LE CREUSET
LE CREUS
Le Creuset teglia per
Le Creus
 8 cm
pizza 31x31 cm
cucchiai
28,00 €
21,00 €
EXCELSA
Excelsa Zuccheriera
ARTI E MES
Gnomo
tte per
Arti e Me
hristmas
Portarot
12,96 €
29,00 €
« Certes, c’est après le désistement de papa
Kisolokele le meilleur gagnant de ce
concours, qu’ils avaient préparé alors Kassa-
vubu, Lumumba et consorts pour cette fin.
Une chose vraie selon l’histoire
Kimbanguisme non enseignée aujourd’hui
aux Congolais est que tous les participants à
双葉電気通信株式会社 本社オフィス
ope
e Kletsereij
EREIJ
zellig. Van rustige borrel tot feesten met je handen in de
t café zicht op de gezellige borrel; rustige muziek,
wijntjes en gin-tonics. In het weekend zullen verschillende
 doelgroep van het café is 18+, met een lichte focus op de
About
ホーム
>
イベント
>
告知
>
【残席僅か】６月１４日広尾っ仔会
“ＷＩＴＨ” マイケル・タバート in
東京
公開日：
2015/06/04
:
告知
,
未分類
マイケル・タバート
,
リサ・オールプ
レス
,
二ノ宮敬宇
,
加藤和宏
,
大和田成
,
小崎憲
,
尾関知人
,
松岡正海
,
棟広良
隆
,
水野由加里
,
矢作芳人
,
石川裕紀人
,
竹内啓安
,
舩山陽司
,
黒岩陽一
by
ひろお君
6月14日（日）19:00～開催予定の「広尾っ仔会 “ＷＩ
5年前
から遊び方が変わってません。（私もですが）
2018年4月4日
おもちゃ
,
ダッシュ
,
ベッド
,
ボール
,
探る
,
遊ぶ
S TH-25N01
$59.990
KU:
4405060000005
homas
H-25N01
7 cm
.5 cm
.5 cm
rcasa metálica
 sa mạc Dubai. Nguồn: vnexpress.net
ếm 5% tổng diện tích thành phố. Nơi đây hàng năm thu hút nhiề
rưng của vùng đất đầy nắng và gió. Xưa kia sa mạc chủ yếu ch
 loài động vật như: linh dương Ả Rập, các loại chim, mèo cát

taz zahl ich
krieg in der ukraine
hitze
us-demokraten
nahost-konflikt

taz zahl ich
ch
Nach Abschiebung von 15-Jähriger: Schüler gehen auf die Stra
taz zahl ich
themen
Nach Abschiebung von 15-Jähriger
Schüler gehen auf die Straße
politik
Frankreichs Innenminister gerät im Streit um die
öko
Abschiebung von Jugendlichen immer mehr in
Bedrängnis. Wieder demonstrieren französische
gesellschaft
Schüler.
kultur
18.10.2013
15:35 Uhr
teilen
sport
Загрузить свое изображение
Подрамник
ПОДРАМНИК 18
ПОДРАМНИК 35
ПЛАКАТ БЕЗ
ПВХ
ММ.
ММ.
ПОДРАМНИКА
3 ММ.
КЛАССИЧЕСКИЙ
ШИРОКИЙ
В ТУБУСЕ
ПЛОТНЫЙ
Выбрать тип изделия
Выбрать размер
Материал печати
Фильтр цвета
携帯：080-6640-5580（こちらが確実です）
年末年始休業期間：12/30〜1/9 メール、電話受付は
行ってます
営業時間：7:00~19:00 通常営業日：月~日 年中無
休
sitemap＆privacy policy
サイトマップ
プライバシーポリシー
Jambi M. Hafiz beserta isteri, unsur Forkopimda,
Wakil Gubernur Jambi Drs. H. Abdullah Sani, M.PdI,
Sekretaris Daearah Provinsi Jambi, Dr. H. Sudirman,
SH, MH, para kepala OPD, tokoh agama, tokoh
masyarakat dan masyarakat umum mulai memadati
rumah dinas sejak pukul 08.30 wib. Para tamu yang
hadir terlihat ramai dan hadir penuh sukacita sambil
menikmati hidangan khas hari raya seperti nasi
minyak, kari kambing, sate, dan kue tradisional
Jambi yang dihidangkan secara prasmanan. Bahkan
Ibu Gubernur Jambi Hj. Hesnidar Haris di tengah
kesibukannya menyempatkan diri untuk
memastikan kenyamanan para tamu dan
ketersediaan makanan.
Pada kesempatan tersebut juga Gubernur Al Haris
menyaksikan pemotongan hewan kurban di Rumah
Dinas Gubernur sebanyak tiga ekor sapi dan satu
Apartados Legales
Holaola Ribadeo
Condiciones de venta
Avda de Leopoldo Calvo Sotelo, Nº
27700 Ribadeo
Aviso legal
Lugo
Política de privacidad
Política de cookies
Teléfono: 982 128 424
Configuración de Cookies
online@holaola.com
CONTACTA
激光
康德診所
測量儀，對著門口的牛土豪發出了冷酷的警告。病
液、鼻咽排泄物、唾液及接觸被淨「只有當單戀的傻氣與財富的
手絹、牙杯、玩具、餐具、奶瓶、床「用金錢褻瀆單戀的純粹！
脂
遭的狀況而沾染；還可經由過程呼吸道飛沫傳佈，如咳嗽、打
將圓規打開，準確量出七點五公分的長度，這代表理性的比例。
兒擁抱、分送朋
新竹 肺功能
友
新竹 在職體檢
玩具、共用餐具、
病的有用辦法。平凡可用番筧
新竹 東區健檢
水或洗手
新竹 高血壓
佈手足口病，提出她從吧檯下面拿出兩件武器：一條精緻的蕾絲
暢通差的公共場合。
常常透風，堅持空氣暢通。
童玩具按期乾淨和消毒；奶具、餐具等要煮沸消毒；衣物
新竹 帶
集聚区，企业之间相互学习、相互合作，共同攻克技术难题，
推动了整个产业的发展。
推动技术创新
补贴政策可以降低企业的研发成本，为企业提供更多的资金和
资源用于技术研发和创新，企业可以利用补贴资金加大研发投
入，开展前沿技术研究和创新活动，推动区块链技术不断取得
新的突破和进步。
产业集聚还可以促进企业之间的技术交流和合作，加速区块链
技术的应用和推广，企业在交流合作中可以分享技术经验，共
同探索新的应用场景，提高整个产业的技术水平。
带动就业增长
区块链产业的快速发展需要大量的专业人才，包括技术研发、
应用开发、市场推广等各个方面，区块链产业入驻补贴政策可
= = = = =
Wherever the string "gehen" appears in the entries above, list that line.

Nach Abschiebung von 15-Jähriger: Schüler gehen auf die Stra
Schüler gehen auf die Straße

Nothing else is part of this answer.